INPUT RECORDS:
══════════════════════════════
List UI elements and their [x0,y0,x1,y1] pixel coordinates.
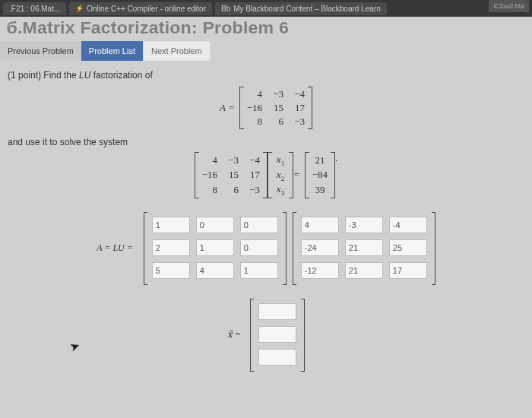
s-cell: −3 [246,184,260,196]
u-input[interactable] [301,262,339,279]
b-cell: −84 [312,169,328,181]
system-display: 4−3−4 −161517 86−3 x1 x2 x3 = 21 −84 39 [8,152,524,198]
a-cell: 17 [291,102,305,114]
u-input[interactable] [345,262,383,279]
b-cell: 21 [315,154,325,166]
a-cell: −16 [247,102,262,114]
u-input[interactable] [345,239,383,256]
s-cell: −16 [202,169,217,181]
xvar: x3 [275,183,286,197]
a-cell: 15 [270,102,283,114]
page-title: б.Matrix Factorization: Problem 6 [0,17,532,41]
a-cell: −3 [270,88,283,100]
tab-label: .F21 : 06.Mat... [9,5,60,13]
prompt-text: (1 point) Find the LU factorization of [8,70,524,81]
prompt-lead: (1 point) Find the [8,70,79,81]
prompt-tail: factorization of [90,70,152,81]
l-input[interactable] [152,239,190,256]
a-label: A = [220,102,235,114]
subprompt: and use it to solve the system [8,137,524,147]
u-input[interactable] [345,217,383,233]
x-input[interactable] [258,303,296,320]
bb-icon: Bb [221,5,230,13]
u-input[interactable] [389,217,427,233]
period: . [335,152,337,198]
l-input[interactable] [152,262,190,279]
s-cell: −4 [246,154,260,166]
browser-tabstrip: .F21 : 06.Mat... ⚡Online C++ Compiler - … [0,0,532,17]
problem-nav: Previous Problem Problem List Next Probl… [0,41,532,65]
xvar: x2 [275,169,286,182]
s-cell: 6 [225,184,239,196]
tab-blackboard[interactable]: BbMy Blackboard Content – Blackboard Lea… [215,2,387,15]
prompt-lu: LU [79,70,90,81]
s-cell: 17 [246,169,260,181]
problem-list-button[interactable]: Problem List [81,41,143,61]
a-cell: 6 [270,116,283,128]
matrix-a-display: A = 4−3−4 −161517 86−3 [8,87,524,129]
b-cell: 39 [315,184,325,196]
s-cell: 4 [204,154,217,166]
x-input[interactable] [258,349,296,366]
tab-compiler[interactable]: ⚡Online C++ Compiler - online editor [69,2,212,15]
tab-label: iCloud Ma [493,2,524,10]
u-matrix [296,212,432,285]
bolt-icon: ⚡ [75,5,84,12]
x-input[interactable] [258,326,296,343]
l-input[interactable] [240,239,278,256]
s-cell: −3 [225,154,239,166]
l-input[interactable] [240,217,278,233]
lu-input-area: A = LU = [8,212,524,285]
l-input[interactable] [196,217,234,233]
a-cell: −3 [291,116,305,128]
a-cell: 4 [249,88,262,100]
tab-course[interactable]: .F21 : 06.Mat... [3,2,66,15]
x-input-area: x̄ = [8,299,524,372]
x-vector [254,299,301,372]
prev-problem-button[interactable]: Previous Problem [0,41,81,61]
next-problem-button[interactable]: Next Problem [143,41,211,61]
xvar: x1 [275,154,286,167]
s-cell: 8 [204,184,217,196]
tab-icloud[interactable]: iCloud Ma [489,0,529,12]
alu-label: A = LU = [97,242,133,254]
eq-sign: = [293,169,300,181]
x-label: x̄ = [227,329,241,340]
s-cell: 15 [225,169,239,181]
problem-body: (1 point) Find the LU factorization of A… [0,65,532,376]
l-matrix [147,212,283,285]
l-input[interactable] [196,239,234,256]
u-input[interactable] [389,239,427,256]
u-input[interactable] [389,262,427,279]
l-input[interactable] [240,262,278,279]
a-cell: −4 [291,88,305,100]
l-input[interactable] [152,217,190,233]
tab-label: Online C++ Compiler - online editor [87,5,206,13]
l-input[interactable] [196,262,234,279]
u-input[interactable] [301,239,339,256]
u-input[interactable] [301,217,339,233]
tab-label: My Blackboard Content – Blackboard Learn [233,5,380,13]
a-cell: 8 [249,116,262,128]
══════════════════════════════
Strip the images and reproduce the remaining records precisely.

List UI elements and their [x0,y0,x1,y1] pixel coordinates.
s-cell: −3 [246,184,260,196]
u-input[interactable] [301,262,339,279]
b-cell: −84 [312,169,328,181]
system-display: 4−3−4 −161517 86−3 x1 x2 x3 = 21 −84 39 [8,152,524,198]
a-cell: 17 [291,102,305,114]
u-input[interactable] [345,262,383,279]
b-cell: 21 [315,154,325,166]
a-cell: −16 [247,102,262,114]
u-input[interactable] [345,239,383,256]
s-cell: −16 [202,169,217,181]
xvar: x3 [275,183,286,197]
a-cell: 15 [270,102,283,114]
page-title: б.Matrix Factorization: Problem 6 [0,17,532,41]
a-cell: −3 [270,88,283,100]
tab-label: .F21 : 06.Mat... [9,5,60,13]
prompt-text: (1 point) Find the LU factorization of [8,70,524,81]
prompt-lead: (1 point) Find the [8,70,79,81]
prompt-tail: factorization of [90,70,152,81]
l-input[interactable] [152,239,190,256]
a-label: A = [220,102,235,114]
subprompt: and use it to solve the system [8,137,524,147]
u-input[interactable] [345,217,383,233]
x-input[interactable] [258,303,296,320]
bb-icon: Bb [221,5,230,13]
u-input[interactable] [389,217,427,233]
period: . [335,152,337,198]
l-input[interactable] [152,262,190,279]
s-cell: −4 [246,154,260,166]
browser-tabstrip: .F21 : 06.Mat... ⚡Online C++ Compiler - … [0,0,532,17]
problem-nav: Previous Problem Problem List Next Probl… [0,41,532,65]
xvar: x2 [275,169,286,182]
s-cell: 6 [225,184,239,196]
tab-blackboard[interactable]: BbMy Blackboard Content – Blackboard Lea… [215,2,387,15]
prompt-lu: LU [79,70,90,81]
s-cell: 17 [246,169,260,181]
problem-list-button[interactable]: Problem List [81,41,143,61]
a-cell: 6 [270,116,283,128]
matrix-a-display: A = 4−3−4 −161517 86−3 [8,87,524,129]
b-cell: 39 [315,184,325,196]
s-cell: 4 [204,154,217,166]
x-input[interactable] [258,349,296,366]
tab-compiler[interactable]: ⚡Online C++ Compiler - online editor [69,2,212,15]
tab-label: iCloud Ma [493,2,524,10]
u-matrix [296,212,432,285]
bolt-icon: ⚡ [75,5,84,12]
x-input[interactable] [258,326,296,343]
l-input[interactable] [240,239,278,256]
s-cell: −3 [225,154,239,166]
l-input[interactable] [240,217,278,233]
lu-input-area: A = LU = [8,212,524,285]
l-input[interactable] [196,217,234,233]
a-cell: −3 [291,116,305,128]
a-cell: 4 [249,88,262,100]
tab-course[interactable]: .F21 : 06.Mat... [3,2,66,15]
x-input-area: x̄ = [8,299,524,372]
x-vector [254,299,301,372]
prev-problem-button[interactable]: Previous Problem [0,41,81,61]
next-problem-button[interactable]: Next Problem [143,41,211,61]
xvar: x1 [275,154,286,167]
s-cell: 8 [204,184,217,196]
tab-icloud[interactable]: iCloud Ma [489,0,529,12]
alu-label: A = LU = [97,242,133,254]
eq-sign: = [293,169,300,181]
x-label: x̄ = [227,329,241,340]
s-cell: 15 [225,169,239,181]
problem-body: (1 point) Find the LU factorization of A… [0,65,532,376]
l-matrix [147,212,283,285]
l-input[interactable] [196,239,234,256]
u-input[interactable] [389,239,427,256]
u-input[interactable] [389,262,427,279]
l-input[interactable] [240,262,278,279]
a-cell: −4 [291,88,305,100]
l-input[interactable] [152,217,190,233]
tab-label: Online C++ Compiler - online editor [87,5,206,13]
l-input[interactable] [196,262,234,279]
u-input[interactable] [301,239,339,256]
u-input[interactable] [301,217,339,233]
tab-label: My Blackboard Content – Blackboard Learn [233,5,380,13]
a-cell: 8 [249,116,262,128]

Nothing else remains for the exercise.